Two Koreas, US-led UN Command hold trilateral talks on disarming border
North Korea, South Korea, and the US-led United Nations Command (UNC) have held their first talks on demilitarizing the heavily-fortified border between the two Koreas as part of a deal signed last month between Seoul and Pyongyang.
The diplomatic talks, led by colonel-level military officials from each side, began behind closed doors in the truce village of Panmunjom on Tuesday.
“The first meeting between the South, North and the UNC on disarming the Joint Security Area (JSA) will take place at 10am today at Panmunjom,” the South Korean Defense Ministry said in a message sent to reporters early in the morning.
The two Koreas, which are technically still at war since 1953, agreed last month to take steps toward peace by turning the Korean Peninsula into a “land of peace without nuclear weapons and nuclear threats.”
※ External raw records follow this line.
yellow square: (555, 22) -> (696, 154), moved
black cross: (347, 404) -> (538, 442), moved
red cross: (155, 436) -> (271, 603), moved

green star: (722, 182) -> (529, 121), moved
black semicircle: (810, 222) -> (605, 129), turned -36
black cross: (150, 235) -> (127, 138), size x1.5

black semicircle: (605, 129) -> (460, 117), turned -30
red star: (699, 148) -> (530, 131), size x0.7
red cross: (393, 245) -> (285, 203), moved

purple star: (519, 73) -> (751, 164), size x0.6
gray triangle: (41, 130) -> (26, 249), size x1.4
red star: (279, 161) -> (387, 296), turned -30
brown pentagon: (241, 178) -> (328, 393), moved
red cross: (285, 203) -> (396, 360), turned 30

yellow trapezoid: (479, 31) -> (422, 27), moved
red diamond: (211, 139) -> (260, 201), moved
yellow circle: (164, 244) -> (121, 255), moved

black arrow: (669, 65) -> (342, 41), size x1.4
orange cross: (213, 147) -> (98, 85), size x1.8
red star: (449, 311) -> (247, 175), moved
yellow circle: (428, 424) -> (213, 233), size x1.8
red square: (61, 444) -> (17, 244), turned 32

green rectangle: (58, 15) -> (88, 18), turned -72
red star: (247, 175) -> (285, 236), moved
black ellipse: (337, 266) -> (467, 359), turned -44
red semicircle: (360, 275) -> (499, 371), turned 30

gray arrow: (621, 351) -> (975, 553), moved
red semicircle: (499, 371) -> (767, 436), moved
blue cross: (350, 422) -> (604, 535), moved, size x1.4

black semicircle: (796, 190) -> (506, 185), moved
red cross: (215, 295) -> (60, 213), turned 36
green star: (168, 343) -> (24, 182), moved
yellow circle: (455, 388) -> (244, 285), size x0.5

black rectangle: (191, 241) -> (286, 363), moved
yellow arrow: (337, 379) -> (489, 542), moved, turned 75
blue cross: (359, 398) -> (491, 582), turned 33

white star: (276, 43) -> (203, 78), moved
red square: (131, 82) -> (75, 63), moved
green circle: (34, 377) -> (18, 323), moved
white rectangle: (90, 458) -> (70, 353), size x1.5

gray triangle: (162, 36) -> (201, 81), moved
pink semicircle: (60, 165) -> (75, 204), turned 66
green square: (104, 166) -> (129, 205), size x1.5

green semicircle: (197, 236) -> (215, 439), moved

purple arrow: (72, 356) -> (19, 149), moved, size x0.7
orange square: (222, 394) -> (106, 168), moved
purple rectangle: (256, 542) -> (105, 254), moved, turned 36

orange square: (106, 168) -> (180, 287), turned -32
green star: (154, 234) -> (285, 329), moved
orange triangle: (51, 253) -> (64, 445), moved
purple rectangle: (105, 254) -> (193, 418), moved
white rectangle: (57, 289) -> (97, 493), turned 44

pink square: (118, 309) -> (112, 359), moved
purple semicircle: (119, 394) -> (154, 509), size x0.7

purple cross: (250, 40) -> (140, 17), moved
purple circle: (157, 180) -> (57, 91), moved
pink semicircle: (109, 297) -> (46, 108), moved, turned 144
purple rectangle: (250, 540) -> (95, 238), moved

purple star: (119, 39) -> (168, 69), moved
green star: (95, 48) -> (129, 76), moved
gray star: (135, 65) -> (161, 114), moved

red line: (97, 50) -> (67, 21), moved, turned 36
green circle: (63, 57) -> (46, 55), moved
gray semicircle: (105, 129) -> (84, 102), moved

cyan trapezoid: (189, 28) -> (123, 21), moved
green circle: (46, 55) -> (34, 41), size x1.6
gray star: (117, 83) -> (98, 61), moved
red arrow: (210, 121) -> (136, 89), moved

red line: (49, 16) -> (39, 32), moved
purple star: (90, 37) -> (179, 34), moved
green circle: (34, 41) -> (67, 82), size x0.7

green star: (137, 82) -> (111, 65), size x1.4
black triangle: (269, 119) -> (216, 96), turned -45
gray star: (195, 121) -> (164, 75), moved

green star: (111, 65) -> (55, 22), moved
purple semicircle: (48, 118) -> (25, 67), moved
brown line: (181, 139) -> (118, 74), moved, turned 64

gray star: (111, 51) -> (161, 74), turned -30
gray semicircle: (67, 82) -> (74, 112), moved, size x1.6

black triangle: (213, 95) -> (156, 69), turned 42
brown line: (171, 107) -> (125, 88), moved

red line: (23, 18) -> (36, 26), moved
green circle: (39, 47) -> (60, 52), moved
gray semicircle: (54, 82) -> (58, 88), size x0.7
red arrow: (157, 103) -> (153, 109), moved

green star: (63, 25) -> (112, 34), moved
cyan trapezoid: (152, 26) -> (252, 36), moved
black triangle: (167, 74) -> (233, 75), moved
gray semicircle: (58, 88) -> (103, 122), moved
Under a deal signed at a summit between the South’s President Moon Jae-in and North Korean leader Kim Jong-un in the North’s capital, Pyongyang, they agreed to halt military exercises, gradually remove landmines and guard posts within the Demilitarized Zone (DMZ), and establish an extensive no-fly zone near their border.
As an initial step, the two sides began removing landmines at the JSA earlier this month, and are due to withdraw “unnecessary” surveillance equipment once the landmine work is completed.
According to the South’s Defense Ministry, the measures would transform the border into a “place of peace and reconciliation.”